Provided data —
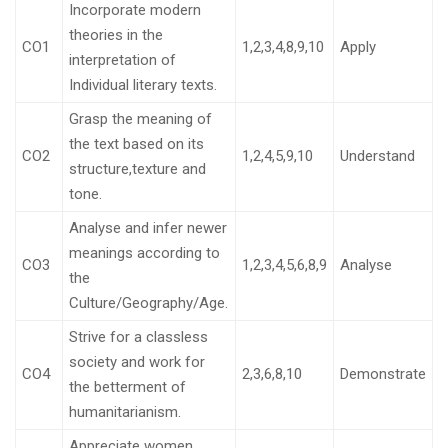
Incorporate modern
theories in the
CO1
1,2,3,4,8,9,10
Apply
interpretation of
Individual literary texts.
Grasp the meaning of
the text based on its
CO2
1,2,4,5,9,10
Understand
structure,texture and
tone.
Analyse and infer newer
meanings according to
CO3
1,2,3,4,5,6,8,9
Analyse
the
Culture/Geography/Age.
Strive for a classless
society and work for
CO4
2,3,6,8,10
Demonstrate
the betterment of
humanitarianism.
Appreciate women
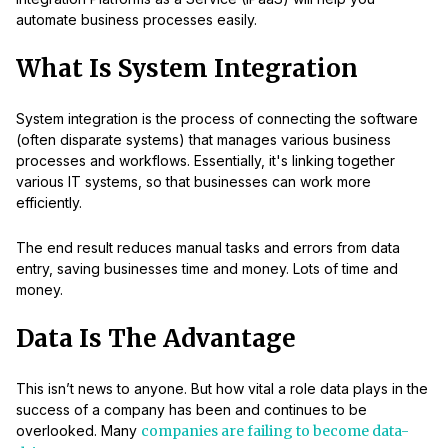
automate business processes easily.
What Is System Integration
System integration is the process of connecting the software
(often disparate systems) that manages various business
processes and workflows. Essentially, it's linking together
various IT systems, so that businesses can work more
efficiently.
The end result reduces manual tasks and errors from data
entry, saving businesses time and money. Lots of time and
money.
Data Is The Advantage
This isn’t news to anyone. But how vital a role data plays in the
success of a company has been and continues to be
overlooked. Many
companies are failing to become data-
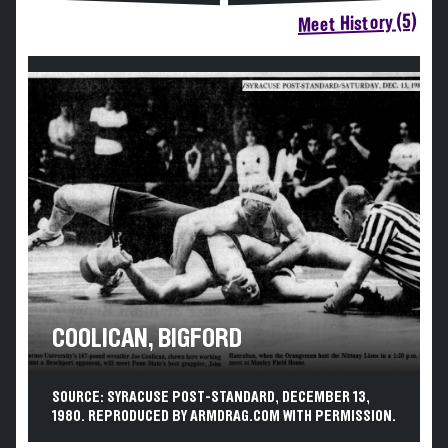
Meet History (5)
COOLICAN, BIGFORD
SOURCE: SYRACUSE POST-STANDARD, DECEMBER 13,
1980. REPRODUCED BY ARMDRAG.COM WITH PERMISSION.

Instructions to follow — Without the pictures, give again exactly the lines above starting at the line containing "1,2,3,4,5,6,8,9" and ending at the line containing "Data Is The Advantage".

Exercise result —
1,2,3,4,5,6,8,9
Analyse
the
Culture/Geography/Age.
Strive for a classless
society and work for
CO4
2,3,6,8,10
Demonstrate
the betterment of
humanitarianism.
Appreciate women
automate business processes easily.
What Is System Integration
System integration is the process of connecting the software
(often disparate systems) that manages various business
processes and workflows. Essentially, it's linking together
various IT systems, so that businesses can work more
efficiently.
The end result reduces manual tasks and errors from data
entry, saving businesses time and money. Lots of time and
money.
Data Is The Advantage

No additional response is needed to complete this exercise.